I prefer chapter 5 and 6 to be merged because they are very related.
The chapter is about creating chroot jail for Apache with the help of ModSecurity. It explains about the chroot jail, the reason to use it, and the steps needed to create the chroot jail for Apache. At the end of the chapter, the author gives several caveats in creating chroot.
This chapter look at Remo, a web-based application to help creating positive ModSecurity security rule. It starts with the Remo installation then explaining how to create rule with Remo to secure a sample web application.
Beside Remo, there are other tools that can also be used to help in creating ModSecurity rules, such as Web Policy Editor and ModProfiler. It will be useful, if the author can also give explanation of these tools.
This chapter look at protecting real-life web application called YaBB using positive security model rule. First, it gives overview of positive security model. Then it describe the process of implementing security model. The web application process is also explained and followed by the development of positive security rule by hand.
The discussion of positive security model is better moved to chapter 8.
The author mentioned that Ethereal (now is known as Wireshark) can be used as web debugging proxy in Linux, but the author didn’t explain how to do that. IMHO, the WebScarab tool or something similar is more appropriate to do the job.
Although this chapter cover how to secure real-life web application, but the author did it using the manual approach, not using Remo. It would be better if the author also explaining how to use Remo (as explained in the previous chapter) to secure the mentioned web application too, so the reader will notice the differences.
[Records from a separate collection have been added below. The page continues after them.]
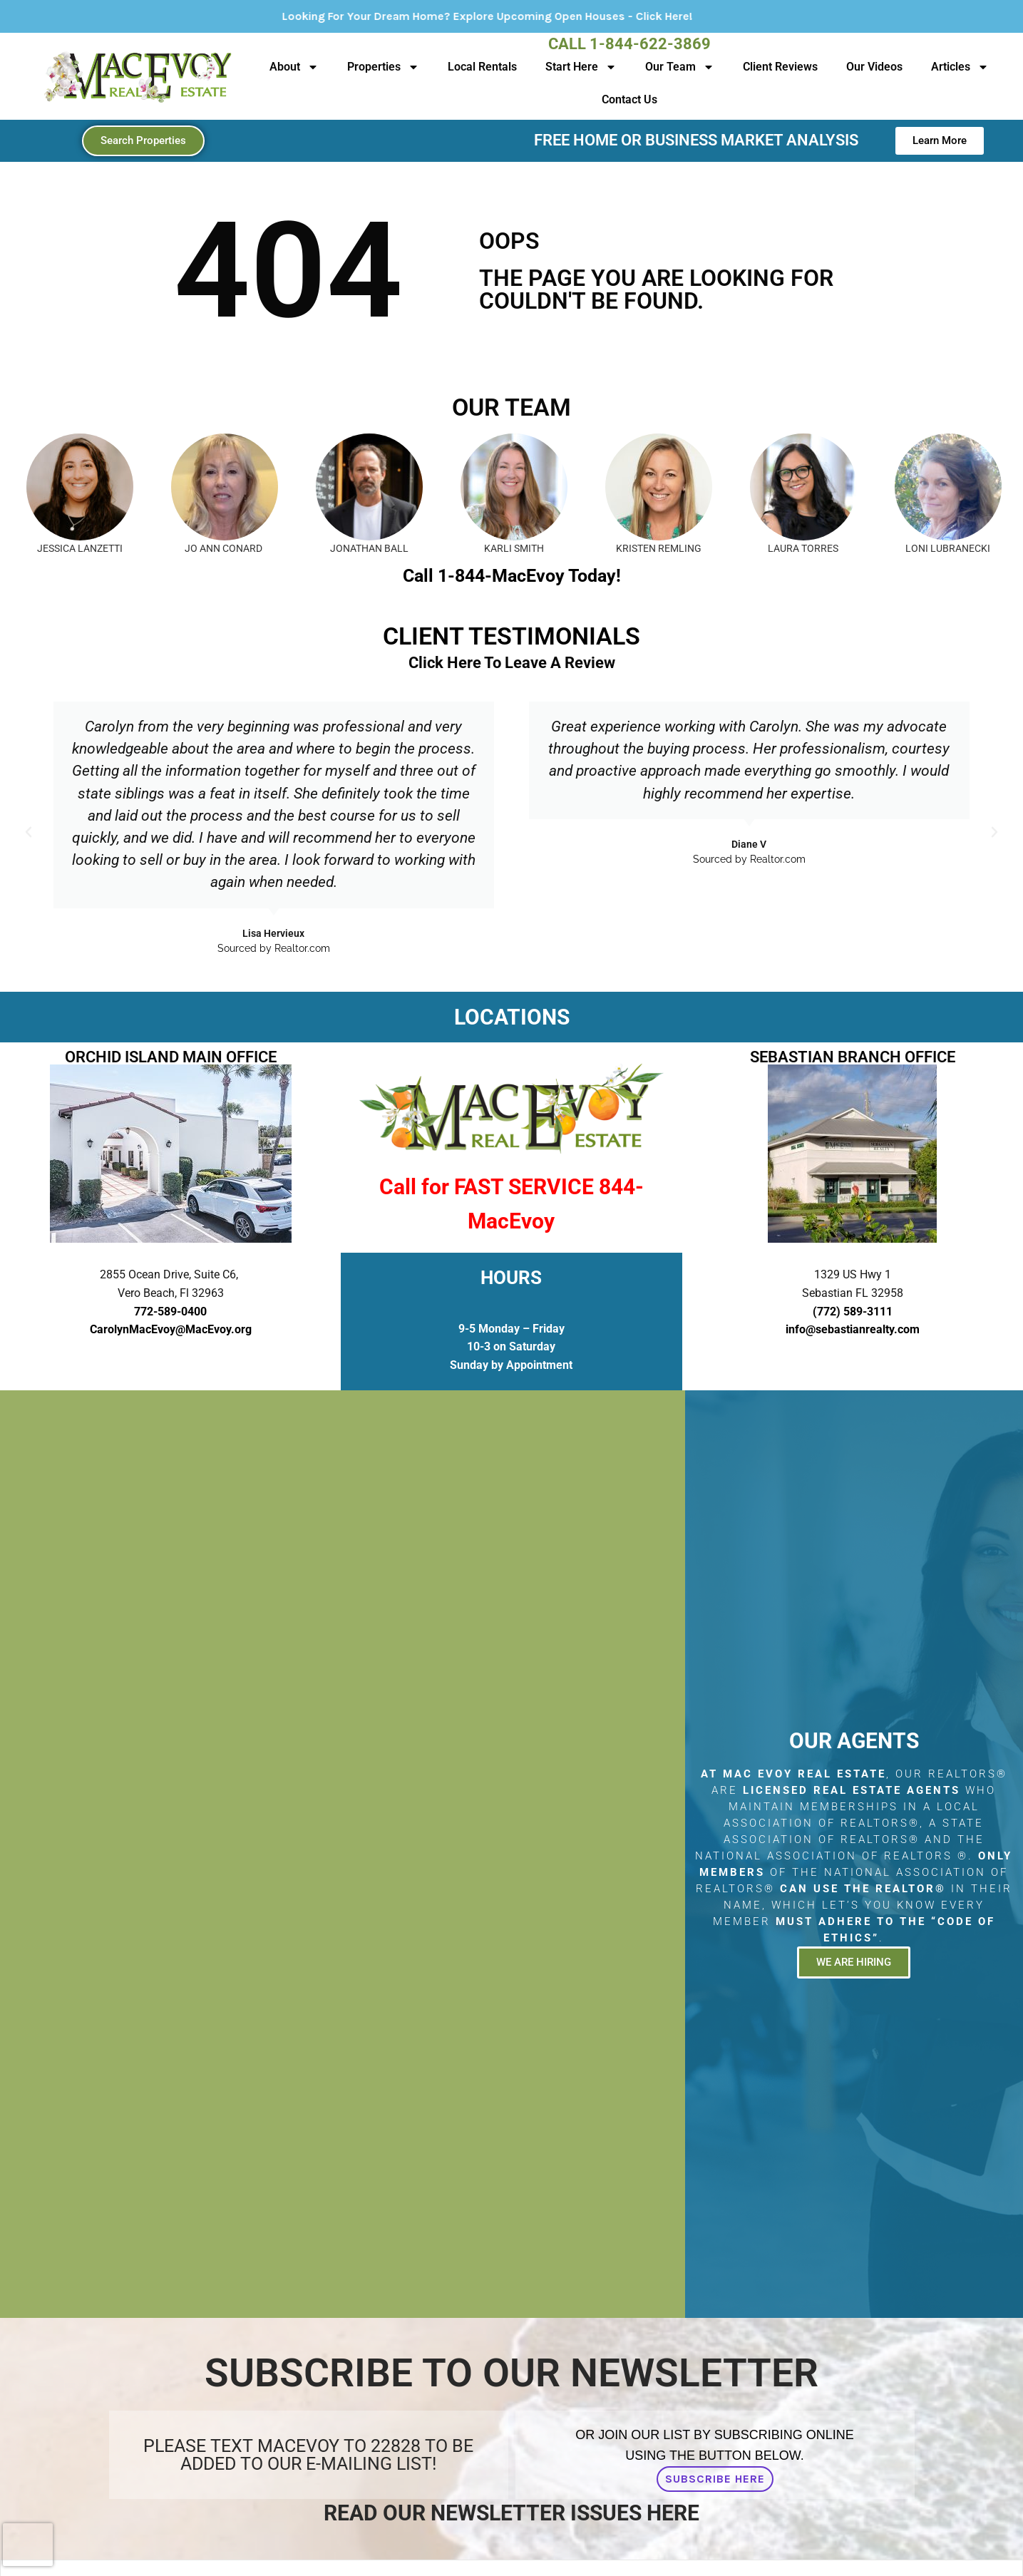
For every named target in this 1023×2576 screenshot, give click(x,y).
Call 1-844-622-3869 (629, 44)
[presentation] (28, 2544)
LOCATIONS (512, 1017)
Overall I like this book. It is easy to follow, concice and practical. Although you might need to be familiar with Linux commands and web application programming to get the full knowledge.
If you want to learn about ModSecurity in a practical way and you already have background in Linux administration, then you should buy this book.
There are several things that can be improved to make this book more useful, as mentioned in my review above.